Summary
Web hosting companies are in trouble with the huge amount of requests coming to xmlrpc.php and wp-login.php endpoints of Wordpress sites that they host. This usually leads to cpu load spikes and reduced server performance.
Why these files / URLs are targeted?
While xmlrpc.php and wp-login.php get the most request hits, they are serving different goals.
wp-login.php is the endpoint where user credentials are posted when someone tried to login to the website. So, it is the main file that gets bombarded with dictionary attacks or commonly used username / password combos such as "admin" & "123456".
Tons of bots from all over the internet check if it is a Wordpress site and try to login from this well known URL. Their main goal then is to fill the web site with spam posts containing their links.
xmlrpc.php on the other hand allows remote updates to WordPress from other applications. So, it makes it very appealing for attackers. If they can breach this and use XMLRPC to update the website remotely, they can once again fill the website with all sorts of posts, manipulate all the content inside and lots more...
What can be done to reduce the impact of bot requests?
xmlrpc is not used on most websites. So it can be disabled by adding this one-line code to your theme's functions.php
add_filter('xmlrpc_enabled', '__return_false');
Or, less advanced users can prefer to disable it via plugin.
wp-login.php can not be disabled as easy as xmlrpc but there are plugins that rename this file using htaccess rules which solves the problem.

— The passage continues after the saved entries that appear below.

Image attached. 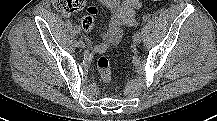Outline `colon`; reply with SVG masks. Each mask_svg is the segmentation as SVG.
I'll return each mask as SVG.
<instances>
[{
	"instance_id": "5ec220e1",
	"label": "colon",
	"mask_w": 217,
	"mask_h": 121,
	"mask_svg": "<svg viewBox=\"0 0 217 121\" xmlns=\"http://www.w3.org/2000/svg\"><path fill=\"white\" fill-rule=\"evenodd\" d=\"M160 1V0H151ZM54 7L63 14H74L80 11L86 4V0H53ZM87 15L82 20V27L85 31H90L95 23V16L98 14L96 6H90ZM96 68L102 81L109 84L112 79L111 67L108 58L100 56L96 60Z\"/></svg>"
}]
</instances>
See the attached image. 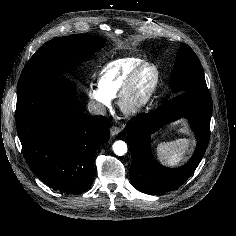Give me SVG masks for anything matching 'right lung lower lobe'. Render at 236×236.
I'll list each match as a JSON object with an SVG mask.
<instances>
[{
    "mask_svg": "<svg viewBox=\"0 0 236 236\" xmlns=\"http://www.w3.org/2000/svg\"><path fill=\"white\" fill-rule=\"evenodd\" d=\"M75 108V84L65 78L18 86L16 127L30 169L48 186L79 194L93 183L94 155L109 128L103 116Z\"/></svg>",
    "mask_w": 236,
    "mask_h": 236,
    "instance_id": "98d812e1",
    "label": "right lung lower lobe"
}]
</instances>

My preferred plugin for this is to use WP Hide and Security plugin. You can easily change the login url of a Wordpress website. It adds an extra security layer and reduces the number of bot hits to wp-login.php
Solutions for web hosting company professionals
If you are on the hosting side and can not directly alter your customers' wordpress sites, you can use CloudFlare to utilise their WAF rules or can use Modsecurity rules to count number of requests to these urls and ban them using CSF if there are certain number of requests in a certain period of time.